**WORK TO BE COMPLETED:** Copy the records out again in full, keeping them identical.

*** DATASET ENTRIES Section Begins ***

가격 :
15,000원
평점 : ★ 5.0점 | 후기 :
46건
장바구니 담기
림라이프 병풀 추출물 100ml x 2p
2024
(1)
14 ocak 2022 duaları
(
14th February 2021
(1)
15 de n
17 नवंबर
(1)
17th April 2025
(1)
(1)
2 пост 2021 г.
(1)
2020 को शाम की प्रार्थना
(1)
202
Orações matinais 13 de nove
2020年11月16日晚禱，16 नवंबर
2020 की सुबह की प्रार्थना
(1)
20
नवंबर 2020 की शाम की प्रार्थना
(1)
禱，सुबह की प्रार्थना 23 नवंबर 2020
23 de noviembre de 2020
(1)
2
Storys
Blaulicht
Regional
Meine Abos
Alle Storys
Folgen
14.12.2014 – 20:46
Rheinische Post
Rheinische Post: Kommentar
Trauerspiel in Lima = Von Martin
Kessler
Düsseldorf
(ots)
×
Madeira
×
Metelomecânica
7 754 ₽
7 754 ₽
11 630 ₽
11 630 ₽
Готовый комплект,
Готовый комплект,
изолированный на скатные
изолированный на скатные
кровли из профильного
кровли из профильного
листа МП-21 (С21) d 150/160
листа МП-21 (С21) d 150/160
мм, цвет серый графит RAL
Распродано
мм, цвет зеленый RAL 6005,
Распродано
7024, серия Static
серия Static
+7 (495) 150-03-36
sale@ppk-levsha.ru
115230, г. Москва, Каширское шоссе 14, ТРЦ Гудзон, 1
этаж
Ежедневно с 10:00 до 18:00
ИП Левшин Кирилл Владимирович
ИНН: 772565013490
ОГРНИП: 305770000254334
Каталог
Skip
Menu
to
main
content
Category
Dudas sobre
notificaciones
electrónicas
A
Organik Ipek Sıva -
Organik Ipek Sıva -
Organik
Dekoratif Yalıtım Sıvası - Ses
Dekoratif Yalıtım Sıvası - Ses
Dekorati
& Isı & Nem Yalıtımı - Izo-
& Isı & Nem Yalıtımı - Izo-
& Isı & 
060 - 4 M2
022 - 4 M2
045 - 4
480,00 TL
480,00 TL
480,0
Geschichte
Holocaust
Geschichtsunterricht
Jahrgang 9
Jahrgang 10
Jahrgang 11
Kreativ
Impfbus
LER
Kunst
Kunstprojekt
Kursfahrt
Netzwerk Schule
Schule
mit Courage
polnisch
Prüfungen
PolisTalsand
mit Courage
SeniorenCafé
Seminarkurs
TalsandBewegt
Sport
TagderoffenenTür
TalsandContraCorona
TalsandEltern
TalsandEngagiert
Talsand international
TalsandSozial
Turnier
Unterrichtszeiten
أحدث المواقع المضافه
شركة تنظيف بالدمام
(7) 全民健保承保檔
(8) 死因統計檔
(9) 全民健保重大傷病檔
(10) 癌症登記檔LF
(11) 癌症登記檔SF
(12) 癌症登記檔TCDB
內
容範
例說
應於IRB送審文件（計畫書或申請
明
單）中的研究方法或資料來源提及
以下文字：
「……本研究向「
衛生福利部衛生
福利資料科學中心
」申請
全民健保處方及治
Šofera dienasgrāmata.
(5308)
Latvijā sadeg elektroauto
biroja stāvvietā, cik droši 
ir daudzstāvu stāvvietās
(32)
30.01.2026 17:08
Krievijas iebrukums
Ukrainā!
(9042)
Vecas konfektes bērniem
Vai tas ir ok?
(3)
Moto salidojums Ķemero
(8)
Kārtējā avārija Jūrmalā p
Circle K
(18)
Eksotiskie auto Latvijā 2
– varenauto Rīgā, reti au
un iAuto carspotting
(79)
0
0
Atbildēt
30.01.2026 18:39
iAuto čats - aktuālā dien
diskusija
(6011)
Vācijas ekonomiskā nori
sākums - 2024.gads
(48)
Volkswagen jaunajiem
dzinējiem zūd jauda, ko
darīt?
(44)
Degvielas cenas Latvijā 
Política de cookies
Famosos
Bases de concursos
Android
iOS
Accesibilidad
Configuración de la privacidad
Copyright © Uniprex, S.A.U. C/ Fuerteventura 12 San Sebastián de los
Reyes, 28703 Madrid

*** DATASET ENTRIES Section Ends ***

**RESPONSE TO THIS EXERCISE:**
가격 :
15,000원
평점 : ★ 5.0점 | 후기 :
46건
장바구니 담기
림라이프 병풀 추출물 100ml x 2p
2024
(1)
14 ocak 2022 duaları
(
14th February 2021
(1)
15 de n
17 नवंबर
(1)
17th April 2025
(1)
(1)
2 пост 2021 г.
(1)
2020 को शाम की प्रार्थना
(1)
202
Orações matinais 13 de nove
2020年11月16日晚禱，16 नवंबर
2020 की सुबह की प्रार्थना
(1)
20
नवंबर 2020 की शाम की प्रार्थना
(1)
禱，सुबह की प्रार्थना 23 नवंबर 2020
23 de noviembre de 2020
(1)
2
Storys
Blaulicht
Regional
Meine Abos
Alle Storys
Folgen
14.12.2014 – 20:46
Rheinische Post
Rheinische Post: Kommentar
Trauerspiel in Lima = Von Martin
Kessler
Düsseldorf
(ots)
×
Madeira
×
Metelomecânica
7 754 ₽
7 754 ₽
11 630 ₽
11 630 ₽
Готовый комплект,
Готовый комплект,
изолированный на скатные
изолированный на скатные
кровли из профильного
кровли из профильного
листа МП-21 (С21) d 150/160
листа МП-21 (С21) d 150/160
мм, цвет серый графит RAL
Распродано
мм, цвет зеленый RAL 6005,
Распродано
7024, серия Static
серия Static
+7 (495) 150-03-36
sale@ppk-levsha.ru
115230, г. Москва, Каширское шоссе 14, ТРЦ Гудзон, 1
этаж
Ежедневно с 10:00 до 18:00
ИП Левшин Кирилл Владимирович
ИНН: 772565013490
ОГРНИП: 305770000254334
Каталог
Skip
Menu
to
main
content
Category
Dudas sobre
notificaciones
electrónicas
A
Organik Ipek Sıva -
Organik Ipek Sıva -
Organik
Dekoratif Yalıtım Sıvası - Ses
Dekoratif Yalıtım Sıvası - Ses
Dekorati
& Isı & Nem Yalıtımı - Izo-
& Isı & Nem Yalıtımı - Izo-
& Isı & 
060 - 4 M2
022 - 4 M2
045 - 4
480,00 TL
480,00 TL
480,0
Geschichte
Holocaust
Geschichtsunterricht
Jahrgang 9
Jahrgang 10
Jahrgang 11
Kreativ
Impfbus
LER
Kunst
Kunstprojekt
Kursfahrt
Netzwerk Schule
Schule
mit Courage
polnisch
Prüfungen
PolisTalsand
mit Courage
SeniorenCafé
Seminarkurs
TalsandBewegt
Sport
TagderoffenenTür
TalsandContraCorona
TalsandEltern
TalsandEngagiert
Talsand international
TalsandSozial
Turnier
Unterrichtszeiten
أحدث المواقع المضافه
شركة تنظيف بالدمام
(7) 全民健保承保檔
(8) 死因統計檔
(9) 全民健保重大傷病檔
(10) 癌症登記檔LF
(11) 癌症登記檔SF
(12) 癌症登記檔TCDB
內
容範
例說
應於IRB送審文件（計畫書或申請
明
單）中的研究方法或資料來源提及
以下文字：
「……本研究向「
衛生福利部衛生
福利資料科學中心
」申請
全民健保處方及治
Šofera dienasgrāmata.
(5308)
Latvijā sadeg elektroauto
biroja stāvvietā, cik droši 
ir daudzstāvu stāvvietās
(32)
30.01.2026 17:08
Krievijas iebrukums
Ukrainā!
(9042)
Vecas konfektes bērniem
Vai tas ir ok?
(3)
Moto salidojums Ķemero
(8)
Kārtējā avārija Jūrmalā p
Circle K
(18)
Eksotiskie auto Latvijā 2
– varenauto Rīgā, reti au
un iAuto carspotting
(79)
0
0
Atbildēt
30.01.2026 18:39
iAuto čats - aktuālā dien
diskusija
(6011)
Vācijas ekonomiskā nori
sākums - 2024.gads
(48)
Volkswagen jaunajiem
dzinējiem zūd jauda, ko
darīt?
(44)
Degvielas cenas Latvijā 
Política de cookies
Famosos
Bases de concursos
Android
iOS
Accesibilidad
Configuración de la privacidad
Copyright © Uniprex, S.A.U. C/ Fuerteventura 12 San Sebastián de los
Reyes, 28703 Madrid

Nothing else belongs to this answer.